We tended to go up skiing twice a year -- over my birthday in December, and over Tony's in April, which worked well around my legislative schedule.  We'd also go up on other spur of the moment times, and generally for a week in the summer as well.  The last few years we were together we'd go up on the motorcycles for the Condo Association annual meeting and make a several day swing through BC back roads which was a wonderful week in mid summer.  

We also got married up there -- we were the first same-sex couple to get married in the town of Whistler once the law changed in Canada. And like anyone with a second home, we had our rituals -- stopping for groceries on the way into town, unpacking the truck, opening up the storage closet where we kept our personal items and putting them out.   Right after we'd get there Tony would do an "inspection" of things around the building.   It drove him nuts if there was graffiti that hadn't been cleaned up, or painters tape left from a touch up.  In fact there was one bit of painters tape around a light left over from the construction days that was there for 10 years and every time Tony would comment on it. "Mister President" he'd say, "will you please get the building manager to take that tape down". I swear that painters tape drove him insane -- and I'd have reached up myself to take it down but it would have required a ladder. 

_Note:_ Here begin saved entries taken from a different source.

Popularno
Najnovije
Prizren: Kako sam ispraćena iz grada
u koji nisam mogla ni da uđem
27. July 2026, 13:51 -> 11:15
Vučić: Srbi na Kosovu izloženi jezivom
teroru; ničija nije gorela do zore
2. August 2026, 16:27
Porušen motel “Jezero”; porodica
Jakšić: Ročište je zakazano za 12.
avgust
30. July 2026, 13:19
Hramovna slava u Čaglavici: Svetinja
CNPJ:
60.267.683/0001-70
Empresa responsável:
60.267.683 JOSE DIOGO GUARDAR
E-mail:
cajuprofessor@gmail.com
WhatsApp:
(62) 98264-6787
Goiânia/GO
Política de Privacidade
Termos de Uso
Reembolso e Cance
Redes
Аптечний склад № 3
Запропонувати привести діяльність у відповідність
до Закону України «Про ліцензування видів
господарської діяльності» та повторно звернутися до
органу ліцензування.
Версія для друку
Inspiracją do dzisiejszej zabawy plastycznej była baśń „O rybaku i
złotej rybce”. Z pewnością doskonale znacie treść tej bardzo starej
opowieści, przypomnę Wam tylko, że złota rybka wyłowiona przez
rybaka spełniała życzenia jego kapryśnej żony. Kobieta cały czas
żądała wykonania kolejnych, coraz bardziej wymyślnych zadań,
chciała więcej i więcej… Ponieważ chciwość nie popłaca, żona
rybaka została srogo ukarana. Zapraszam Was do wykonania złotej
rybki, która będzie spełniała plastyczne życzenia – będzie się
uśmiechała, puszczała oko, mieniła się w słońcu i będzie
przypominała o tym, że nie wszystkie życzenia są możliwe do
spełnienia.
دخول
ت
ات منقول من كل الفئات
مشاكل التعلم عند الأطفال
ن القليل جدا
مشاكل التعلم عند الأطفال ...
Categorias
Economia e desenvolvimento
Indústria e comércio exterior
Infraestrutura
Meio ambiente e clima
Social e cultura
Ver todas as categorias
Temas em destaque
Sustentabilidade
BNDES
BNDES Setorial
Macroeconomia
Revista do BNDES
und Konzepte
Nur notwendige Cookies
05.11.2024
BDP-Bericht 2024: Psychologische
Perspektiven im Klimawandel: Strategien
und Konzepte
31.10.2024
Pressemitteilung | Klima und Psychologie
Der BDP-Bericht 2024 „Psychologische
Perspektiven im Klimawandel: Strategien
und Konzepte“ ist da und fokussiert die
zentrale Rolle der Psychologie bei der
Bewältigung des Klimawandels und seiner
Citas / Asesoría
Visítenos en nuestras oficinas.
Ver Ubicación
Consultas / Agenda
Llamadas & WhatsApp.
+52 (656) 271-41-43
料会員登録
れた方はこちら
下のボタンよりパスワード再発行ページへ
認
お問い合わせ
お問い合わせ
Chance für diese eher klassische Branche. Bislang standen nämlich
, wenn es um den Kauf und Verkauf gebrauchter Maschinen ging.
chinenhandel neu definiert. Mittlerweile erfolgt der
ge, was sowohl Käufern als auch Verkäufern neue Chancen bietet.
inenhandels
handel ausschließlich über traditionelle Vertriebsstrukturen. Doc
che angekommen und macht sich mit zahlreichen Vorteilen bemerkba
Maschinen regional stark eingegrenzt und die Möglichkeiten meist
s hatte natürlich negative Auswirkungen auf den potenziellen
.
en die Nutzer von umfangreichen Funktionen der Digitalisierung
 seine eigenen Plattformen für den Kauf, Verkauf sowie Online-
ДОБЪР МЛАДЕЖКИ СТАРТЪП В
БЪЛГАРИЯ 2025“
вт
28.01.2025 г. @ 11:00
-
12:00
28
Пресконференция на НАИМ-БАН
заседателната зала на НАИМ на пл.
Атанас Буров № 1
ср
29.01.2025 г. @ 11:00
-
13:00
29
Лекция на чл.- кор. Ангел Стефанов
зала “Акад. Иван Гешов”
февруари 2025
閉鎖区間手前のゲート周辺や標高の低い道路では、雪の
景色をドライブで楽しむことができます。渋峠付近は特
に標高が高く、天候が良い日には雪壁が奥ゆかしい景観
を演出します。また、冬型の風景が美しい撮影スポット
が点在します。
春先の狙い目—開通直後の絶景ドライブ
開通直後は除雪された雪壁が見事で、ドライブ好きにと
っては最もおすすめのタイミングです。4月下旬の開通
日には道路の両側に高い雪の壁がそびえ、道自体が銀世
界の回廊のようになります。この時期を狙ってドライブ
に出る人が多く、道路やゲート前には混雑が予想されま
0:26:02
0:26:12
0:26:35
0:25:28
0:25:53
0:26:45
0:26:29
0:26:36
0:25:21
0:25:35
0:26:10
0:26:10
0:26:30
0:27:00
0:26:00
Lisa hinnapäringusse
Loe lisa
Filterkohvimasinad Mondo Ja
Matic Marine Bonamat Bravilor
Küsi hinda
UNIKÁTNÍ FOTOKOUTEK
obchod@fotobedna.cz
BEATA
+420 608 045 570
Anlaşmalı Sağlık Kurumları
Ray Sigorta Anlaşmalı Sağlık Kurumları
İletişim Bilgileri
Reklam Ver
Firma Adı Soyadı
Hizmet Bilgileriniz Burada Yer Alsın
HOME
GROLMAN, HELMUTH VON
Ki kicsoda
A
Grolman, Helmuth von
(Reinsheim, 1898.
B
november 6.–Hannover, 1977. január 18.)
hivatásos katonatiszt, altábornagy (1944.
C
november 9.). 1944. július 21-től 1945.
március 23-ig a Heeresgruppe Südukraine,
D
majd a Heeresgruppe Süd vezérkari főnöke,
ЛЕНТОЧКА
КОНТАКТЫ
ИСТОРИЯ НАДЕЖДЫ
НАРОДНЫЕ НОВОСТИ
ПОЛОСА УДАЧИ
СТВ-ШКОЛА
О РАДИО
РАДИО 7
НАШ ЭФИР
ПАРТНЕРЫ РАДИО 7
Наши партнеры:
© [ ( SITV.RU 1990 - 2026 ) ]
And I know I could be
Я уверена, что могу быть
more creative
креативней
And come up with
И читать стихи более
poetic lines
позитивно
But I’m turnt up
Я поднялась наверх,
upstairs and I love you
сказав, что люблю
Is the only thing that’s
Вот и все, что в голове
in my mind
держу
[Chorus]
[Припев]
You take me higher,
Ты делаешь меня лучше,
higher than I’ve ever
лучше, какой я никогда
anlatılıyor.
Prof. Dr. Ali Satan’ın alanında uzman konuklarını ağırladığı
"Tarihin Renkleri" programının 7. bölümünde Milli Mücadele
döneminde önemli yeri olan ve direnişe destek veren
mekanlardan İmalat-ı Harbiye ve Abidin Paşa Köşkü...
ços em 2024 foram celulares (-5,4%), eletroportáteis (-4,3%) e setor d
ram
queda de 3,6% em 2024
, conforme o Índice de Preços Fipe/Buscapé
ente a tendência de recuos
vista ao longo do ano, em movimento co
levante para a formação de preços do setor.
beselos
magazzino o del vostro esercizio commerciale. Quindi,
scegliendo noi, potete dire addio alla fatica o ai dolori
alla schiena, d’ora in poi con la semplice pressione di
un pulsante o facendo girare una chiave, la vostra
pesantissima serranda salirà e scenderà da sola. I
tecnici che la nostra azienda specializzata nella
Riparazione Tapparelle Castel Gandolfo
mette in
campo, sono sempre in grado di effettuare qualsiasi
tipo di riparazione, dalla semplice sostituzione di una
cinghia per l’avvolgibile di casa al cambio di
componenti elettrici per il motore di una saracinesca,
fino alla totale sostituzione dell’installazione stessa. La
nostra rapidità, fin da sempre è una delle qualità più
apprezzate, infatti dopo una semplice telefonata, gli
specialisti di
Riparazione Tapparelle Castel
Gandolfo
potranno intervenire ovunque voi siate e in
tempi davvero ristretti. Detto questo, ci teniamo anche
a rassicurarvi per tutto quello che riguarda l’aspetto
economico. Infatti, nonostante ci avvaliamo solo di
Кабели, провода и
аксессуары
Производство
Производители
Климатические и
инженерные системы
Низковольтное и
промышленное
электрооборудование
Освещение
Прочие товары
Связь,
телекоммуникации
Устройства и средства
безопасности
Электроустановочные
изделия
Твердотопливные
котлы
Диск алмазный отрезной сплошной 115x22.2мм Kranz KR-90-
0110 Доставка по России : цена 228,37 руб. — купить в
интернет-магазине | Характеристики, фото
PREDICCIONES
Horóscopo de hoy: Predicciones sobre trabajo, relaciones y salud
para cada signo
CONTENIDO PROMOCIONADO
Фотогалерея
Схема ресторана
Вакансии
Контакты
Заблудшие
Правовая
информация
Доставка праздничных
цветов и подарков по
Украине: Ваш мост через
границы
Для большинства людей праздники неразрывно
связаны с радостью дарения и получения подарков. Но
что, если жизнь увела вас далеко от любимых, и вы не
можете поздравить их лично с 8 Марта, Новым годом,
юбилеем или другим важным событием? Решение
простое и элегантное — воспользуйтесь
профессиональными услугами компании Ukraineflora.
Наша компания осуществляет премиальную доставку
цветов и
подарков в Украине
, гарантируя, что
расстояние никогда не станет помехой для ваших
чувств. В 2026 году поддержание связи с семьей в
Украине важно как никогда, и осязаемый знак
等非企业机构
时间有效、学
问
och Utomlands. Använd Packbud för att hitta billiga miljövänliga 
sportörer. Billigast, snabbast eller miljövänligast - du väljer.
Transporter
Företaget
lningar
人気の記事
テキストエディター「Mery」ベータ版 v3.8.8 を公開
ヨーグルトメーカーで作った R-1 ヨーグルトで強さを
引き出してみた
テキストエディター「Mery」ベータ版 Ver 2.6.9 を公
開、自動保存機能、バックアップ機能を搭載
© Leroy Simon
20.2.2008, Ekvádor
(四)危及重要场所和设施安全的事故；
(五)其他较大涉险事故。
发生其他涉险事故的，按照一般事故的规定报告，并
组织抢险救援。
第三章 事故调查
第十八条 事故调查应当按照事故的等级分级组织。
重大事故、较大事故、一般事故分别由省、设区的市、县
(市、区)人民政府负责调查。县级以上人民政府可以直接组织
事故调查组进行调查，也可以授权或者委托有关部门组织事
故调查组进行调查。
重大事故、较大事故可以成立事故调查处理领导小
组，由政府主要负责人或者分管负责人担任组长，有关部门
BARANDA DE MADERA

The first night there we'd always walk to the village and eat at Mongolie Grill, our favorite restaurant in town, and we'd make a run to Cows the quirky Canadian ice-cream parlor.  We'd walk the village shops, eat at familiar places, and spend long days skiing in the sunshine down "Burnt Stew" which was Tony's favorite run.  We even subscribed to the Whistler newspaper and had it mailed to Seattle.  We thought of ourselves as Whistler residents. 
But after Tony and I went our separate ways in 2008 I rarely used it -- only when I had to go up for Condo Association meetings.  It was hard to stay there -- the ghosts in Whistler never really left, and it was hard to go up there without Tony.  The last time I went up for more than a night was in July of 2009 for my last condo board meeting.  After 10 years I decided I'd had enough of being on the board.  I wrote about it here 

I only went up one other time after that -- when I cleaned it out and put it on the market in February of 2011.  It wasn't a hard decision to make.  The economy tanked and the value of the place dropped.  And when you are in a recession -- coupled with a requirement now for a passport to cross the Canadian border, and $4.00 a gallon gas, and a Canadian dollar that is worth more than a US Dollar,  people just don't go up and go up on a whim or on ski vacations, so rental revenue was way down.  It was costing me anywhere from $600 to $1200 a month depending on revenue and the exchange rate.   I wasn't using it -- there's no one in my life that skis, and I don't want to go up alone for five or six days. 
It stayed on the market for almost exactly a year.  I finally sold it last week, taking a very low offer on a deal -- all that more complicated because Tony is still a part owner so we had to FedEx documents from Canada to Florida and Washington.   But it's done.  I lost a significant amount of money, the sale prices were much less than what we paid originally, and Canadian taxes are quite high on non-citizens.   But it's off my books, and I welcome the cash flow.   I'll miss it -- writing this today brought back a ton of memories of the happy times Tony and I and our friends spent there.  I'm glad I cleaned it out last year, as hard as that was.  I'd probably be having second thoughts if I were to do so today. 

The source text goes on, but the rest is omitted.